L'andamento termico e quello delle precipitazioni ha rispecchiato quanto previsto dai modelli matematici?
"In linea di massima sì. Gli scenari indicavano una maggiore probabilità di un’estate ben più calda del normale ma non in senso assoluto, è così è stato. Anche settembre era stato accreditato di temperature medie assai superiori alla norma e lo scenario è stato rispettato. Meno aderenti a quanto occorso sono stati gli scenari sulle precipitazioni, sia estive che settembrine. Infatti, gli scenari propendevano per accumuli medi vicini alla norma climatologica, mentre invece essi sono stati molto scarsi. Ma tutto sommato è un aspetto ricorrente, dato che in questo periodo le piogge sono quasi esclusivamente di tipo temporalesco, e per i modelli stagionali si tratta di fenomeni ampiamente “sotto griglia”, cioè troppo piccoli e di breve durata per essere simulati. In genere l’abilità di previsione sulle precipitazioni è migliore nella stagione fredda".

Ottobre, come abbiamo sopra ricordato, è partito con l'anticiclone subtropicale. Quanto durerà questa situazione?
"Questo ostinato anticiclone sub-tropicale ha tutta l’aria di voler durare ancora a lungo, e potrebbe insistere più o meno sulle stesse zone, inclusa la nostra, almeno fino a tutta la prima decade del mese con un livello di confidenza piuttosto alto. In seguito, sembra poter cambiare qualcosa con una progressiva attenuazione e abbassamento di latitudine della fascia anticiclonica, ma nel contempo aumenta sensibilmente anche l’incertezza, quindi non è detto che dopo il 10 si ritorni a condizioni più consone al periodo, è solo una possibilità. Sul fronte delle temperature esse subiranno una lieve flessione entro il 6, ma torneranno successivamente a salire. In ogni caso, per l’intero periodo saranno ben superiori alla norma, in particolare nei valori massimi. Anche le piogge continueranno a latitare almeno per altri 6-7 giorni (salvo fenomeni molto locali)".
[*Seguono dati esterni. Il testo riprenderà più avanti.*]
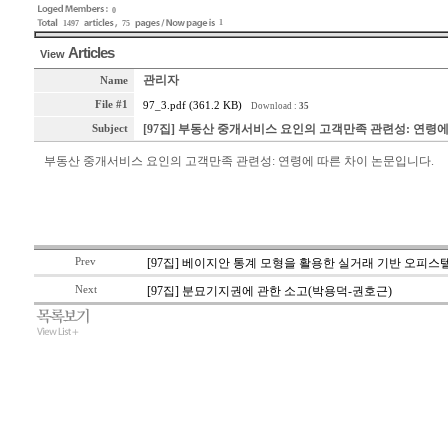
0
1
1497
75
Articles
View
관리자
Name
File #1
97_3.pdf (361.2 KB)
Download :
35
[97집] 부동산 중개서비스 요인의 고객만족 관련성: 연령에
Subject
부동산 중개서비스 요인의 고객만족 관련성: 연령에 따른 차이 논문입니다.
Prev
[97집] 베이지안 통계 모형을 활용한 실거래 기반 오피
Next
[97집] 분묘기지권에 관한 소고(박용덕-권호근)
Che mese dobbiamo aspettarci?
"Tra la seconda e la terza decade del mese gli scenari, da prendere sempre con le molle, sembrano deporre per un cambio di circolazione che porterebbe ad una fase più instabile e con maggiori occasioni per precipitazioni, ma con scarsi effetti sul campo termico, il quale si manterrebbe superiore alla norma anche se non ai livelli attuali, quindi con una lieve flessione. Ma si tratta solo di piccoli segnali che andranno confermati".

Quali sono le tendenze sull'autunno?
"Gli scenari al momento più probabili indicano una elevata probabilità di temperature superiori alla norma, mentre sulle precipitazioni si nota maggiore incertezza nonostante una leggera prevalenza di ipotesi con accumuli medi un poco al di sotto della norma".
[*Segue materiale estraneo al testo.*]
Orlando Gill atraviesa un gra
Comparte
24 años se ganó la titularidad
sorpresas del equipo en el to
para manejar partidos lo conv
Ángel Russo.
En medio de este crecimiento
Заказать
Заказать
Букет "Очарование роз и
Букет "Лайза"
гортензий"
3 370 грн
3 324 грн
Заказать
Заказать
Nell'ambito della Settimana del Buon Vivere, ha partecipato ad un incontro focalizzato anche sui cambiamenti climatici (qui la notizia). Che attenzione ha riscontrato dal pubblico su una tematica particolarmente sentita soprattutto dai giovani?
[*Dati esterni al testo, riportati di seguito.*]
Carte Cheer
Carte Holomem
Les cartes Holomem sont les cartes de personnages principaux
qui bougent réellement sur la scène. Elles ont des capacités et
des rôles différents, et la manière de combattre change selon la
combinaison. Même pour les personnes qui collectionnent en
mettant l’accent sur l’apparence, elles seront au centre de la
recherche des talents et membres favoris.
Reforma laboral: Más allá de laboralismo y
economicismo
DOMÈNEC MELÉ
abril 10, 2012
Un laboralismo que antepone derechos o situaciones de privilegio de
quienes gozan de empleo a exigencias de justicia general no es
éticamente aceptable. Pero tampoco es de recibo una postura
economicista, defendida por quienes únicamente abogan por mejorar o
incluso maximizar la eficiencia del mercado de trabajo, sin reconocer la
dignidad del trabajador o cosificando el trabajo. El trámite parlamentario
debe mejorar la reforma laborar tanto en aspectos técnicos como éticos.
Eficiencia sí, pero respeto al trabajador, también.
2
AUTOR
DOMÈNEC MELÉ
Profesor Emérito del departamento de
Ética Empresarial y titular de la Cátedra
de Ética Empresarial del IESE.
"La partecipazione di pubblico è stata decisamente soddisfacente, con un’alta percentuale di giovani, e questo aspetto è particolarmente incoraggiante. Tra l’altro è proprio dai giovani che sono arrivate molte domande con una dimostrazione di notevole interesse, cui si aggiunge un notevole coinvolgimento degli stessi alle fasi interattive dell’incontro. Insomma, le nuove generazioni si stanno dimostrando molto sensibili al tema del climate change e questo non può essere che positivo, anche perché il tempo a disposizione per azioni di mitigazione e adattamento è molto poco, dunque dobbiamo confidare proprio in loro".